云清伶看到面前只有一辆马车,可这么多少女,马车肯定是坐不下的。
宁少安注意到云清伶走路腿肚子都在打颤,虽然其他少女都一副狼狈相,神色疲惫,但云清伶比其他人的情况都要糟糕,却硬是强撑着安抚诸位少女的情绪。
他便对云清伶说道:“你上马车休息一会儿吧,马车里有垫子还有点心,你若是饿了还可以垫一垫。”
云清伶确实感觉头晕目眩,尤其是这件事情已经结束了,背后的始作俑者也都被捉拿归案,她神情放松,疲惫感席卷而来。
可以说,她现在就地躺在地上都能立马睡着。
可云清伶看了一眼少女们,觉得这些少女比自己更为娇弱。
“不用了,还是大家挤一挤,在马车上靠着休息一会儿吧。”
海棠心疼道:“姑娘不必推辞,听他们说这几天你都被关进水牢,水牢那种地方阴森恐怖,水位时时都在上涨,我无法想象你究竟受到了怎样非人的折磨,在水牢一待就是三天三夜。况且,姑娘,谢谢你这些天的鼓舞,我要是你的出现,估计我现在在地牢里早就绝望自尽了,还是你上马车休息一下吧,再说了,这辆马车这么小,我们几个人也不挤不上去。”
“是啊,我们没事的,跟在马车后面就行了,还是姑娘你上去休息吧。”
小翠看着云清伶疲惫的神色,一脸担忧。
云清伶在这个时候不合时宜的打了个哈欠,虽然她不想承认自己力不从心,但确实,这些天她受的罪比其他人多多了,还差点被灭口,现在精神状态很差。
因此,她不再拒绝。
“那好,我上马车眯一会儿,到了京城记得叫醒我。”
“先好好休息吧。
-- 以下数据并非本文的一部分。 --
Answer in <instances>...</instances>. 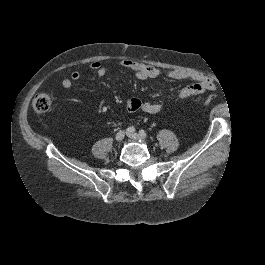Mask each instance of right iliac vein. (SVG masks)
I'll return each mask as SVG.
<instances>
[{
  "label": "right iliac vein",
  "mask_w": 265,
  "mask_h": 265,
  "mask_svg": "<svg viewBox=\"0 0 265 265\" xmlns=\"http://www.w3.org/2000/svg\"><path fill=\"white\" fill-rule=\"evenodd\" d=\"M124 137H125V131L120 130V131L117 132V134L115 136V140L117 142H121L124 139Z\"/></svg>",
  "instance_id": "right-iliac-vein-1"
}]
</instances>
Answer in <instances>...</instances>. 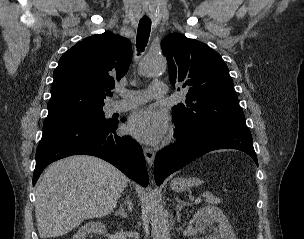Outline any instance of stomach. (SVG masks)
<instances>
[{
	"label": "stomach",
	"mask_w": 304,
	"mask_h": 239,
	"mask_svg": "<svg viewBox=\"0 0 304 239\" xmlns=\"http://www.w3.org/2000/svg\"><path fill=\"white\" fill-rule=\"evenodd\" d=\"M202 183V180L198 178H175L172 183L171 187L173 190L180 192L185 190L188 187L191 186H197Z\"/></svg>",
	"instance_id": "0dacf381"
}]
</instances>
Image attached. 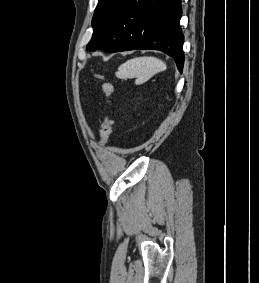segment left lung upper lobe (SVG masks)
<instances>
[{
    "mask_svg": "<svg viewBox=\"0 0 259 283\" xmlns=\"http://www.w3.org/2000/svg\"><path fill=\"white\" fill-rule=\"evenodd\" d=\"M125 0H99L92 19L93 35L87 47L105 34Z\"/></svg>",
    "mask_w": 259,
    "mask_h": 283,
    "instance_id": "5c2ea615",
    "label": "left lung upper lobe"
}]
</instances>
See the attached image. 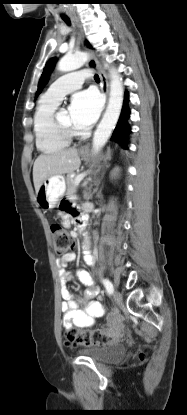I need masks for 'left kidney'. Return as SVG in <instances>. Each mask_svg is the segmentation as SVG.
Masks as SVG:
<instances>
[{"instance_id":"1","label":"left kidney","mask_w":187,"mask_h":415,"mask_svg":"<svg viewBox=\"0 0 187 415\" xmlns=\"http://www.w3.org/2000/svg\"><path fill=\"white\" fill-rule=\"evenodd\" d=\"M118 169H114V171L112 172V175L115 174V171H117Z\"/></svg>"}]
</instances>
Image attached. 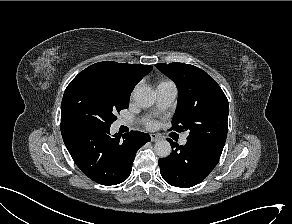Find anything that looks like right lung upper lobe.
<instances>
[{
  "mask_svg": "<svg viewBox=\"0 0 292 224\" xmlns=\"http://www.w3.org/2000/svg\"><path fill=\"white\" fill-rule=\"evenodd\" d=\"M94 65L105 67L116 82L130 94L136 84L152 70L150 65L125 64L113 61L99 62Z\"/></svg>",
  "mask_w": 292,
  "mask_h": 224,
  "instance_id": "cb5924a9",
  "label": "right lung upper lobe"
}]
</instances>
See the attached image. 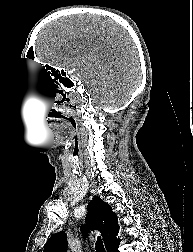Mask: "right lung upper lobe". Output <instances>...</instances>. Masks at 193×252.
Masks as SVG:
<instances>
[{"label": "right lung upper lobe", "mask_w": 193, "mask_h": 252, "mask_svg": "<svg viewBox=\"0 0 193 252\" xmlns=\"http://www.w3.org/2000/svg\"><path fill=\"white\" fill-rule=\"evenodd\" d=\"M87 211L86 226H81L82 234L86 237L88 229L97 228L103 237L107 252H113L120 242L116 238L119 231L117 215L107 203L97 196L89 202ZM67 247L65 234L59 232L48 239L43 252H67Z\"/></svg>", "instance_id": "obj_1"}]
</instances>
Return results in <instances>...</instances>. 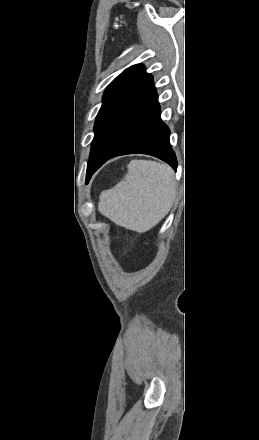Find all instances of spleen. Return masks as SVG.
Here are the masks:
<instances>
[{
  "label": "spleen",
  "mask_w": 259,
  "mask_h": 440,
  "mask_svg": "<svg viewBox=\"0 0 259 440\" xmlns=\"http://www.w3.org/2000/svg\"><path fill=\"white\" fill-rule=\"evenodd\" d=\"M125 178L100 195L99 212L114 223L144 233L163 219L177 194L170 166L151 160L130 161Z\"/></svg>",
  "instance_id": "3e777b00"
}]
</instances>
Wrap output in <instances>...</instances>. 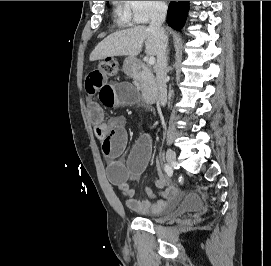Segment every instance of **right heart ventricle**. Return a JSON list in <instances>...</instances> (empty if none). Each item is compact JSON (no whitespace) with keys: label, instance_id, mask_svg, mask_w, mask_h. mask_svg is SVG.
<instances>
[{"label":"right heart ventricle","instance_id":"1","mask_svg":"<svg viewBox=\"0 0 271 266\" xmlns=\"http://www.w3.org/2000/svg\"><path fill=\"white\" fill-rule=\"evenodd\" d=\"M114 4H115V13L118 16V18L122 21H127L128 14L124 7V1H114Z\"/></svg>","mask_w":271,"mask_h":266}]
</instances>
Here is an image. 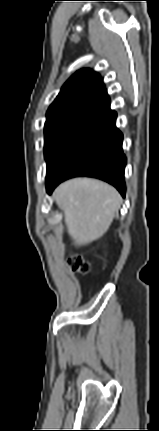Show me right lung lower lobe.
I'll use <instances>...</instances> for the list:
<instances>
[{
  "mask_svg": "<svg viewBox=\"0 0 159 431\" xmlns=\"http://www.w3.org/2000/svg\"><path fill=\"white\" fill-rule=\"evenodd\" d=\"M116 117L115 111H109L65 139L47 163L48 193L68 178L89 176L112 184L125 196L126 157L122 150L123 134L115 125Z\"/></svg>",
  "mask_w": 159,
  "mask_h": 431,
  "instance_id": "obj_1",
  "label": "right lung lower lobe"
}]
</instances>
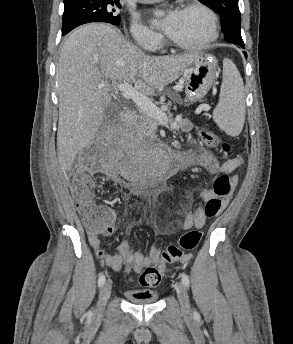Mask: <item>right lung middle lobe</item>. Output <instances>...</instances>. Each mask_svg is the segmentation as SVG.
<instances>
[{
	"instance_id": "1",
	"label": "right lung middle lobe",
	"mask_w": 293,
	"mask_h": 344,
	"mask_svg": "<svg viewBox=\"0 0 293 344\" xmlns=\"http://www.w3.org/2000/svg\"><path fill=\"white\" fill-rule=\"evenodd\" d=\"M64 5L62 35L85 23L106 22L113 25L120 23V15L112 9L114 5L121 7L118 0H77Z\"/></svg>"
}]
</instances>
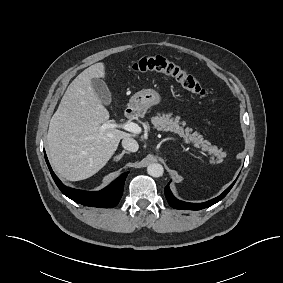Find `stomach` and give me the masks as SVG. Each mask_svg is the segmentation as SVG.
<instances>
[{
	"label": "stomach",
	"mask_w": 283,
	"mask_h": 283,
	"mask_svg": "<svg viewBox=\"0 0 283 283\" xmlns=\"http://www.w3.org/2000/svg\"><path fill=\"white\" fill-rule=\"evenodd\" d=\"M161 101V96L155 89H143L135 93L129 102V108L135 113L143 115L151 106L157 105Z\"/></svg>",
	"instance_id": "stomach-1"
}]
</instances>
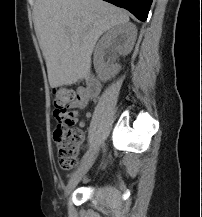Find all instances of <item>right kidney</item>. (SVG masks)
Wrapping results in <instances>:
<instances>
[{"instance_id": "right-kidney-1", "label": "right kidney", "mask_w": 202, "mask_h": 217, "mask_svg": "<svg viewBox=\"0 0 202 217\" xmlns=\"http://www.w3.org/2000/svg\"><path fill=\"white\" fill-rule=\"evenodd\" d=\"M137 37L136 26L132 23L117 25L107 31L96 45L94 52V67L98 78L106 82L117 75L121 66L117 63L105 62V50L113 48L114 53L127 55L133 49Z\"/></svg>"}]
</instances>
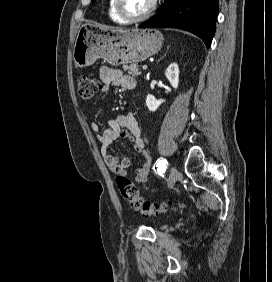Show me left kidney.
<instances>
[{
  "mask_svg": "<svg viewBox=\"0 0 272 282\" xmlns=\"http://www.w3.org/2000/svg\"><path fill=\"white\" fill-rule=\"evenodd\" d=\"M165 76L170 82L171 86L174 89H177L179 85V67L177 63H172L167 67ZM163 102H165L164 99H156L151 94H148L146 97V106L151 112H155Z\"/></svg>",
  "mask_w": 272,
  "mask_h": 282,
  "instance_id": "1",
  "label": "left kidney"
}]
</instances>
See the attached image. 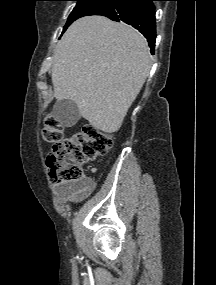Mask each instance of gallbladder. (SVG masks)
Returning a JSON list of instances; mask_svg holds the SVG:
<instances>
[{"label":"gallbladder","instance_id":"gallbladder-1","mask_svg":"<svg viewBox=\"0 0 216 285\" xmlns=\"http://www.w3.org/2000/svg\"><path fill=\"white\" fill-rule=\"evenodd\" d=\"M52 115L65 127H72L80 119L77 105L68 99L57 101L53 107Z\"/></svg>","mask_w":216,"mask_h":285}]
</instances>
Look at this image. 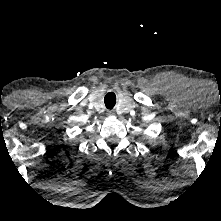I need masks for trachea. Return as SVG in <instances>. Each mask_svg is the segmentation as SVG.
<instances>
[{"mask_svg":"<svg viewBox=\"0 0 221 221\" xmlns=\"http://www.w3.org/2000/svg\"><path fill=\"white\" fill-rule=\"evenodd\" d=\"M104 103L107 109H112L116 104V96L113 92H109L104 97Z\"/></svg>","mask_w":221,"mask_h":221,"instance_id":"3493384b","label":"trachea"}]
</instances>
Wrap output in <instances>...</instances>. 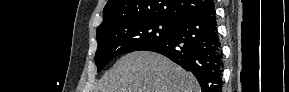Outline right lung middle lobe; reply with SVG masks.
I'll use <instances>...</instances> for the list:
<instances>
[{
    "mask_svg": "<svg viewBox=\"0 0 289 92\" xmlns=\"http://www.w3.org/2000/svg\"><path fill=\"white\" fill-rule=\"evenodd\" d=\"M176 25L174 21L142 18L121 21L97 31L95 62L98 71L118 55L167 40L175 32Z\"/></svg>",
    "mask_w": 289,
    "mask_h": 92,
    "instance_id": "obj_1",
    "label": "right lung middle lobe"
}]
</instances>
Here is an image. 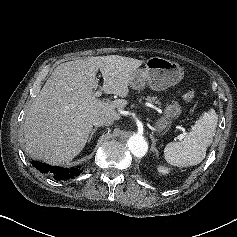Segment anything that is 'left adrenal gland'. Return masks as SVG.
Listing matches in <instances>:
<instances>
[{
    "mask_svg": "<svg viewBox=\"0 0 237 237\" xmlns=\"http://www.w3.org/2000/svg\"><path fill=\"white\" fill-rule=\"evenodd\" d=\"M150 138L152 140V146H151V151L154 152L156 154V156H158V150L156 147V139L154 138V136L152 134H150Z\"/></svg>",
    "mask_w": 237,
    "mask_h": 237,
    "instance_id": "obj_1",
    "label": "left adrenal gland"
}]
</instances>
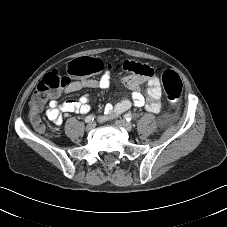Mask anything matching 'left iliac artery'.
I'll use <instances>...</instances> for the list:
<instances>
[{
	"mask_svg": "<svg viewBox=\"0 0 227 227\" xmlns=\"http://www.w3.org/2000/svg\"><path fill=\"white\" fill-rule=\"evenodd\" d=\"M124 118H125L126 121H131L133 119V116H132V114L127 113V114L124 115Z\"/></svg>",
	"mask_w": 227,
	"mask_h": 227,
	"instance_id": "obj_1",
	"label": "left iliac artery"
}]
</instances>
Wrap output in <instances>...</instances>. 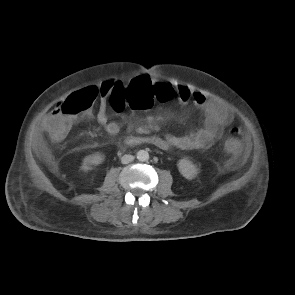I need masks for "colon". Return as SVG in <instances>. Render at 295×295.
Segmentation results:
<instances>
[{
  "instance_id": "5ec220e1",
  "label": "colon",
  "mask_w": 295,
  "mask_h": 295,
  "mask_svg": "<svg viewBox=\"0 0 295 295\" xmlns=\"http://www.w3.org/2000/svg\"><path fill=\"white\" fill-rule=\"evenodd\" d=\"M104 93L111 105L123 109L127 103L131 110H153L156 102H170L175 96L171 85L160 84L144 87H125L121 83L108 82ZM98 91L94 87L76 91L59 102L55 107L56 117L48 129L55 141L63 140L70 132L76 119L89 111L97 99ZM241 135L237 128H228L225 132V149L234 155L241 150Z\"/></svg>"
}]
</instances>
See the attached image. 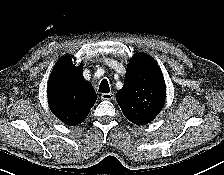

”宁少安将云清伶扶上马车。
马车虽然铺有垫子,但空间并不宽敞,再加上一路坑坑洼洼的,十分颠簸,睡眠环境实在算不上好。
但云清伶一沾上垫子,找了个舒服的睡姿便沉沉睡了过去。
等她醒来的时候,太阳已经下山了。
宁少安找到他们时分明才大早上,山边的草叶都带着露珠。
云清伶揉揉揉眼睛,看见宁少安正在自己面前,语气温柔将点心盘子往云清伶面前推了推。
“你醒了,这些都是你从前爱好吃的糕点,还配了牛乳,要不要尝尝。”
他觉得云清伶一觉醒来肯定会饿,就一早准备好了这些。
“我这是在哪儿,原因都已经傍晚了,我们进京城了吗。”
“当然进了,我本来想将你从马车上抱下去休息,但众目睽睽之下又怕坏了你的名声,更何况我一动你,你就皱眉,口中不知道在嘀咕什么,我怕把你吵醒了,就拿了毯子一直让你在马车里睡着,你现在感觉怎么样,是不是腰酸背痛。”宁少安想起了京城的传言,因此不敢轻举妄动。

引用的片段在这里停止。